# NER Evaluation of Augmented data

* This evaluation is done in Google Colab because of:
    * Enormous dataset size
    * Transformer based architecture involving GPU usage


## Install spaCy and download English model file

In [None]:
# !pip install cupy-cuda112
!pip install spacy==3.0.6

In [None]:
# Download spacy small model
!python -m spacy download en_core_web_sm
!python -m spacy download en_core_web_trf

In [None]:
!nvidia-smi

## Install torch

* Install torch specifc to the Google Colab's CUDA version
* CUDA version 11.1 works

In [None]:
!pip3 install torch==1.9.0+cu111 torchvision==0.10.0+cu111 torchaudio==0.9.0 -f https://download.pytorch.org/whl/torch_stable.html

## Extract Project files

In [None]:
!unzip /content/project.zip

## Pre-process and save to json

### Extract the augmented dataset

In [None]:
!unzip /content/augmented_dataset_2021-06-21.zip

Archive:  /content/augmented_dataset_2021-06-21.zip
   creating: augmented_dataset_2021-06-21/
  inflating: augmented_dataset_2021-06-21/keyword_ids.csv  
  inflating: augmented_dataset_2021-06-21/pattern_ids.csv  
  inflating: augmented_dataset_2021-06-21/test_content.csv  
  inflating: augmented_dataset_2021-06-21/test_context.csv  
  inflating: augmented_dataset_2021-06-21/test_unseen.csv  
  inflating: augmented_dataset_2021-06-21/train.csv  


### Loader function

In [None]:
import pandas as pd
import os
import re
import numpy
from numpy.core.defchararray import find

TRAIN_DATA_PATH = "./augmented_dataset_2021-06-21/train.csv"
TEST_CONTENT_DATA_PATH = "./augmented_dataset_2021-06-21/test_content.csv"
TEST_CONTEXT_DATA_PATH = "./augmented_dataset_2021-06-21/test_context.csv"
TEST_UNSEEN = "./augmented_dataset_2021-06-21/test_unseen.csv"

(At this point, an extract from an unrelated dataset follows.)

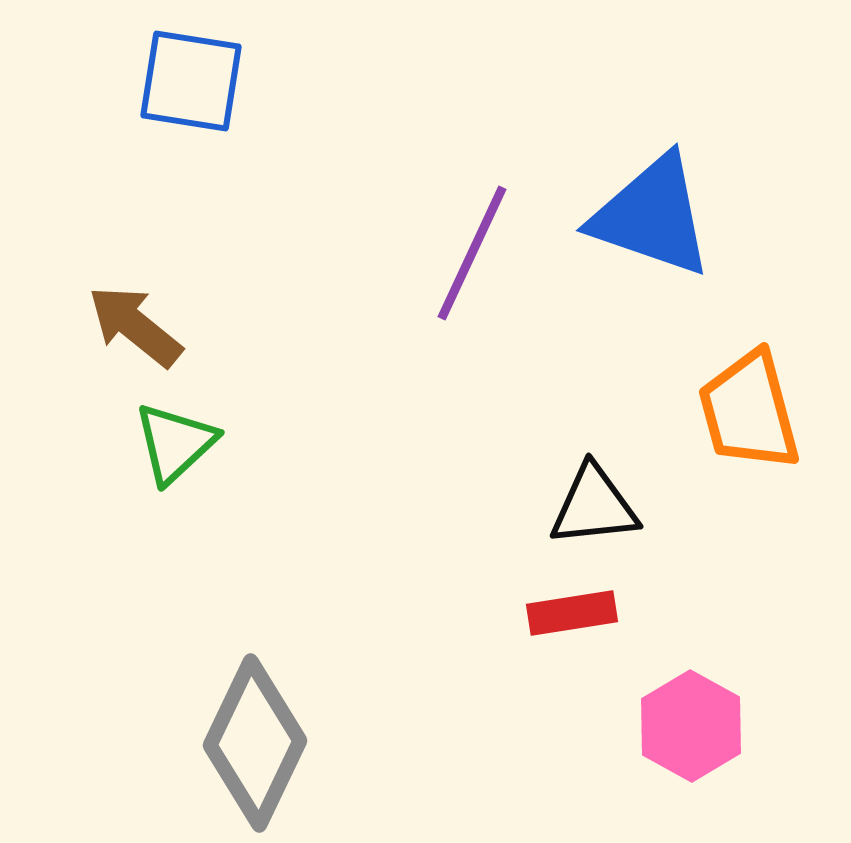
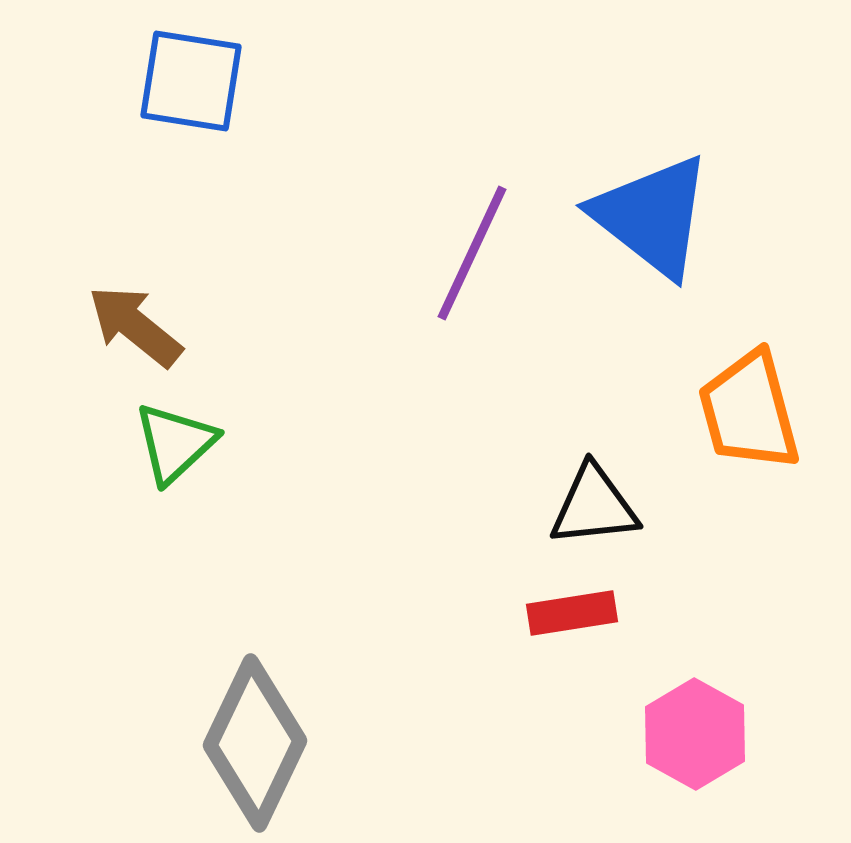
blue triangle: rotated 19 degrees clockwise
pink hexagon: moved 4 px right, 8 px down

def load_cleaned_data(data_path, train_data_only=None, train_data_pd=None):
    """
    Go through every sentence's all word-tag pair (except "NONE")
    and calculate the start and end index.
    After getting the (start, end) pair, check if this pair was already calculated
    (i.e., either the start_index, OR end_index, OR both are matching with the ones in list),
    and if so, discard the pair and continue calculating again, skipping over the one discarded.
    :return: DATA
    """
    if train_data_only is None:
        col_names = ['text', 'entities']

        data = pd.read_csv(data_path, names=col_names, usecols=[0, 1])
        entity_list = data.entities.to_list()

    else:
        # Incoming `train_data_only` is itself a pandas,
        # so just process it.
        entity_list = train_data_only
        data = train_data_pd

    DATA = []

    for index, ent in enumerate(entity_list):
        if ent == "tokens":
            continue

        ent = ent.split("), (")
        ent[0] = re.sub("[([]", "", ent[0])
        ent[-1] = re.sub("[)]]", "", ent[-1])

        # Initialize index list, to store pairs of (start, end) indices
        indices_list = [(-1, -1), (-1, -1)]

        tokens_list = []
        spans_list = []

        start_index = 0
        end_index = 0

        # Analyze current "split_sentences"'s all word-pairs
        for index_ent, word_pair in enumerate(ent):
            word_pair_list = []
            
            # Split the word and its pair
            word_pair_list = word_pair.split("'")[1::2]

            # Remove any leading or beginning blank space
            word_pair_list[0] = word_pair_list[0].strip()

            start_index = find(data['text'][index].lower(), word_pair_list[0]).astype(numpy.int64)
            start_index = int(start_index + 0)
            end_index = int(start_index + len(word_pair_list[0]))

            # Incase word not found in the sentence
            if start_index == -1:
                print("\n-1 error")
                print("Couldn't find:")
                print(word_pair_list[0])
                print("in:")
                print(data['text'][index])
                break

            both_present = lambda: (start_index, end_index) in indices_list
            start_present = lambda: start_index in [i[0] for i in indices_list]
            end_present = lambda: end_index in [i[1] for i in indices_list]
            left_blank = lambda: data['text'][index][start_index - 1] != " "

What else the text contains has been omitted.